Problem requirements - Every line from the line containing "88 943 33 13" through the end of the data is to be reproduced exactly, excluding pictures.

[Collected data]
################

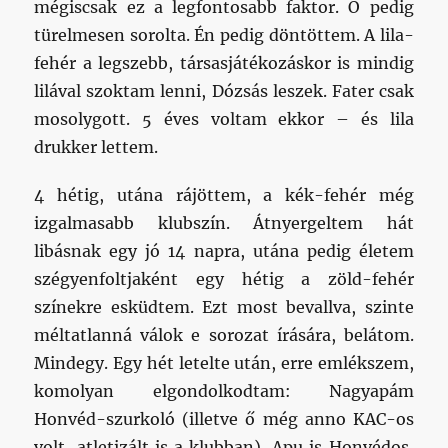
mégiscsak ez a legfontosabb faktor. Ő pedig
türelmesen sorolta. Én pedig döntöttem. A lila-
fehér a legszebb, társasjátékozáskor is mindig
lilával szoktam lenni, Dózsás leszek. Fater csak
mosolygott. 5 éves voltam ekkor – és lila
drukker lettem.
4 hétig, utána rájöttem, a kék-fehér még
izgalmasabb klubszín. Átnyergeltem hát
libásnak egy jó 14 napra, utána pedig életem
szégyenfoltjaként egy hétig a zöld-fehér
színekre esküdtem. Ezt most bevallva, szinte
méltatlanná válok e sorozat írására, belátom.
Mindegy. Egy hét letelte után, erre emlékszem,
komolyan elgondolkodtam: Nagyapám
Honvéd-szurkoló (illetve ő még anno KAC-os
volt, atletizált is a klubban), Apu is Honvédos,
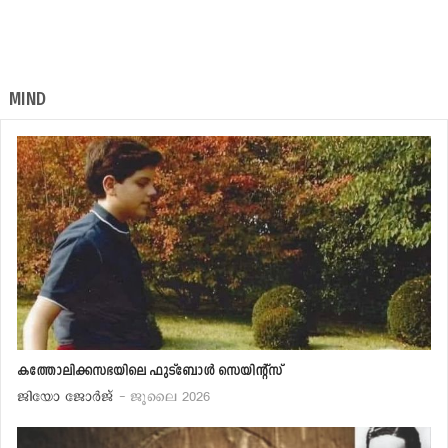
MIND
കത്തോലിക്കസഭയിലെ ഫുട്‌ബോള്‍ സെയിന്റ്‌സ്
ജിയോ ജോര്‍ജ്
- ജൂലൈ 2026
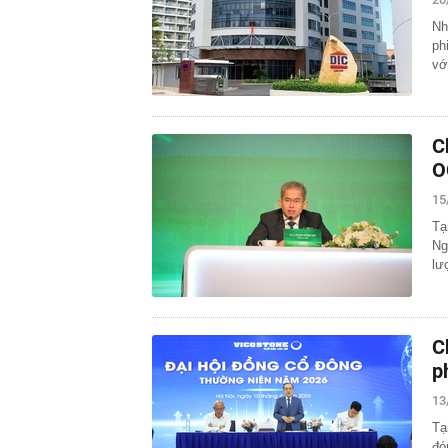
Nh
ph
vớ
C
O
15
Tạ
Ng
lư
C
p
13
Tạ
đó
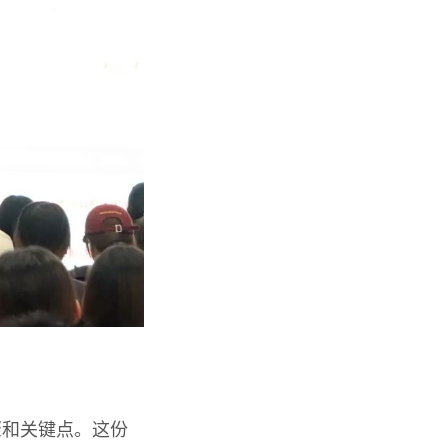
骤和关键点。这份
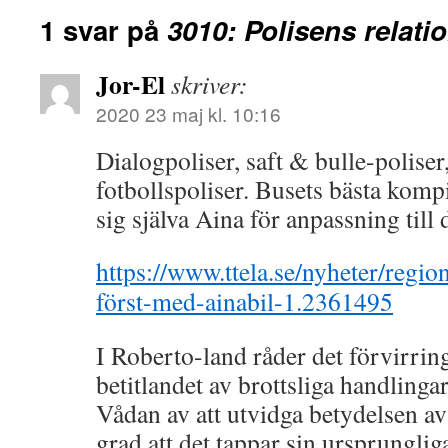
1 svar på
3010: Polisens relatio
Jor-El
skriver:
2020 23 maj kl. 10:16
Dialogpoliser, saft & bulle-poliser
fotbollspoliser. Busets bästa komp
sig själva Aina för anpassning till 
https://www.ttela.se/nyheter/region
först-med-ainabil-1.2361495
I Roberto-land råder det förvirrin
betitlandet av brottsliga handlingar
Vådan av att utvidga betydelsen av 
grad att det tappar sin ursprungli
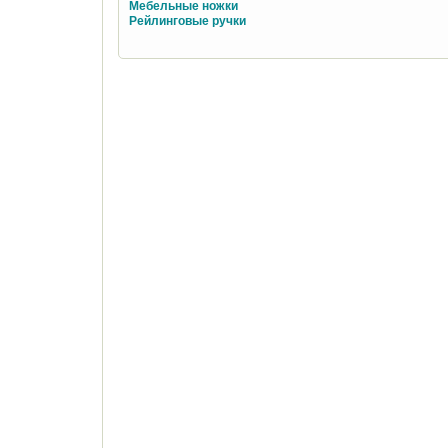
Мебельные ножки
Рейлинговые ручки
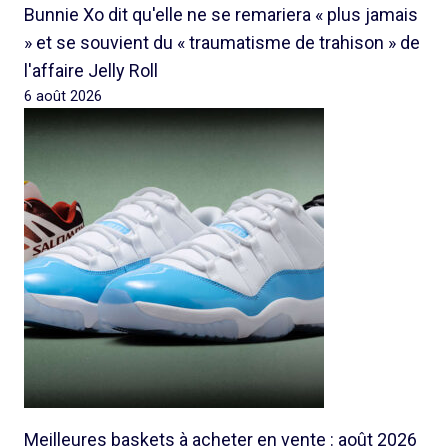
Bunnie Xo dit qu'elle ne se remariera « plus jamais
» et se souvient du « traumatisme de trahison » de
l'affaire Jelly Roll
6 août 2026
Meilleures baskets à acheter en vente : août 2026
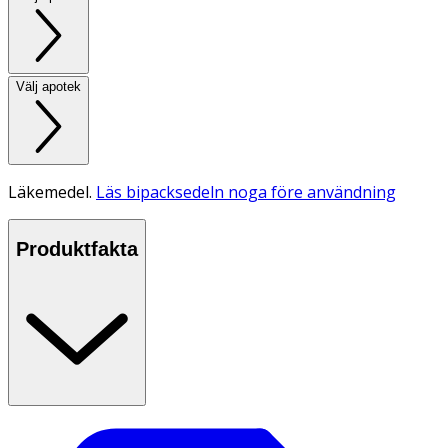
Välj apotek
Läkemedel.
Läs bipacksedeln noga före användning
Produktfakta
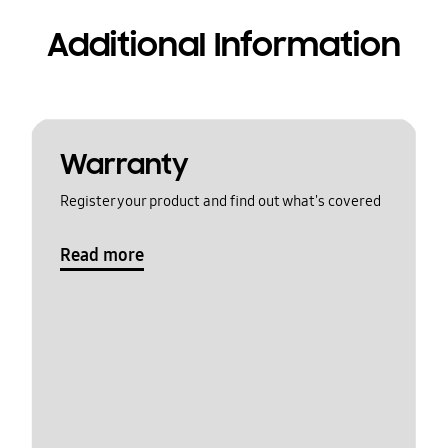
Additional Information
Warranty
Register your product and find out what's covered
Read more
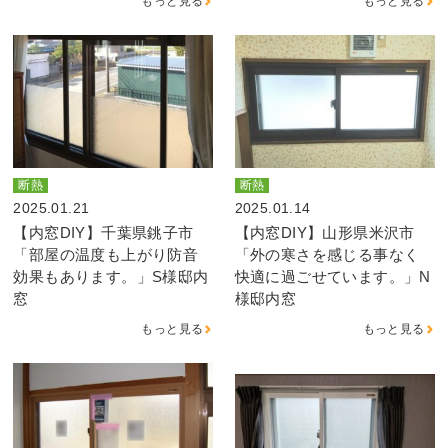
もっと見る
もっと見る
断熱
断熱
2025.01.21
2025.01.14
【内窓DIY】千葉県銚子市
【内窓DIY】山形県米沢市
「部屋の温度も上がり防音
「外の寒さを感じる事なく
効果もあります。」S様邸内
快適に過ごせています。」N
窓
様邸内窓
もっと見る
もっと見る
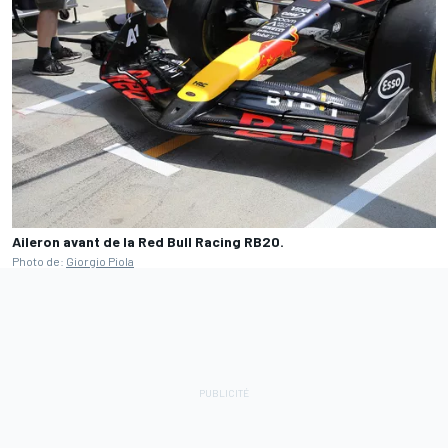
Aileron avant de la Red Bull Racing RB20.
Photo de:
Giorgio Piola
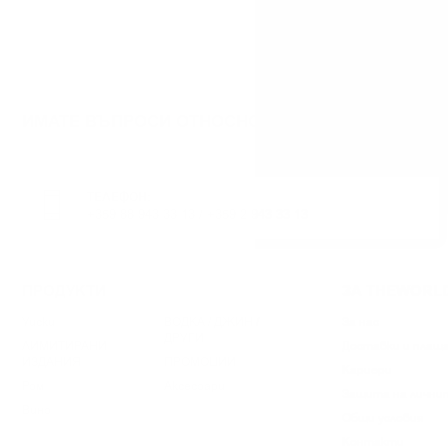
ИМАТЕ ВЪПРОСИ ОТНОСНО ВАШАТА ПОРЪЧКА И
ТЕЛЕФОН:
+359 88 943 33 13
/
+359 2 943 33 13
ПРОДУКТИ
ЗА THEWORL
Уиски
ВОДКА / ДЖИН /
За нас
ДРУГИ
ЛИМИТИРАНИ
Доставки и плащ
ИЗДАНИЯ
ПРОМОЦИИ
Кариери
Ром
Аксесоари
Защита на лични
Вино
Общи условия
Контакти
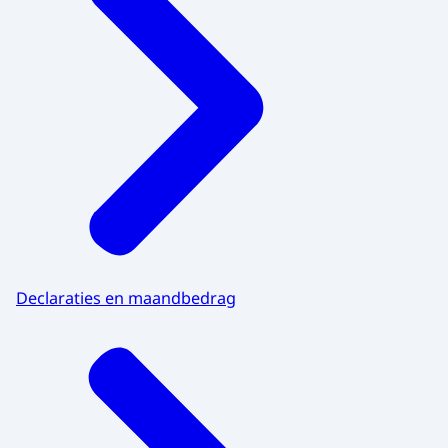
Declaraties en maandbedrag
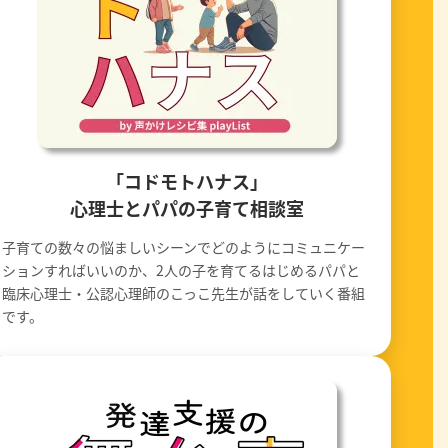
「コドモトハナス」
心理士とパパの子育て相談室
子育ての数々の悩ましいシーンでどのようにコミュニケー
ションすればいいのか、2人の子を育てるはじめるパパと
臨床心理士・公認心理師のこっこ先生が話をしていく番組
です。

################

Output below -
+359 88 943 33 13
/
+359 2 943 33 13
ПРОДУКТИ
ЗА THEWORL
Уиски
ВОДКА / ДЖИН /
За нас
ДРУГИ
ЛИМИТИРАНИ
Доставки и плащ
ИЗДАНИЯ
ПРОМОЦИИ
Кариери
Ром
Аксесоари
Защита на лични
Вино
Общи условия
Контакти
Declaraties en maandbedrag
「コドモトハナス」
心理士とパパの子育て相談室
子育ての数々の悩ましいシーンでどのようにコミュニケー
ションすればいいのか、2人の子を育てるはじめるパパと
臨床心理士・公認心理師のこっこ先生が話をしていく番組
です。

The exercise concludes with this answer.